As for drug abuse and alcohol abuse during pregnancy, we KNOW both cause extreme problems for the young life and yes, woman who abuse drugs, legal or illegal drugs, or who abuse alcohol to the point where the child may get fetal alcohol syndrome, yeah, they should be locked up until after the child is born.
Thank you for your input -- a couple of follow up questions:
Second hand smoke is known to be a hazard (or at least the Surgeon General has decided it is) to living humans so there are laws protecting people from being exposed to it. Should there be laws to keep the fetus from being exposed?
Hmm, I think the fetus being inside the woman's womb, it's not being exposed to second hand smoke.
Could legal action be taken against a woman who has a single drink (as there is no minimum threshold of acceptable drinking -- effects on the fetus have been demonstrated after a single drink -- ERNHART, C.B.; Sokol, R.J.; Martier, S.; Moron, P.; Nadler, D.; Ager, J.W.; & Wolf, A. Alcohol teratogenicity in the human: A detailed assessment of specificity, critical period, and threshold.
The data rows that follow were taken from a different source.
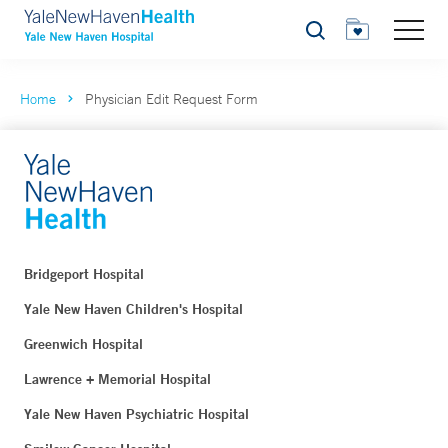
Search
Home
Physician Edit Request Form
Bridgeport Hospital
Yale New Haven Children's Hospital
Greenwich Hospital
Lawrence + Memorial Hospital
Yale New Haven Psychiatric Hospital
American Journal of Obstetrics and Gynecology 156(1):33-39, 1987.)
I can find you study after study that shows having a glass of wine a day while pregnant is not only not harmful but in many way beneficial. It takes much more than one drink, even from something stronger than wine, to cause fetal alcohol syndrome so no.
Are ALL the protections of personhood applicable to a fetus once the title of "unborn child" is applied to the fetus?
I consider a person in the womb to be just that, a separate and living human being. As it is now, in most jurisdictions if you kill a pregnant woman and the baby also dies, you can be charged with a double murder, same thing if you just kill the baby but the woman lives.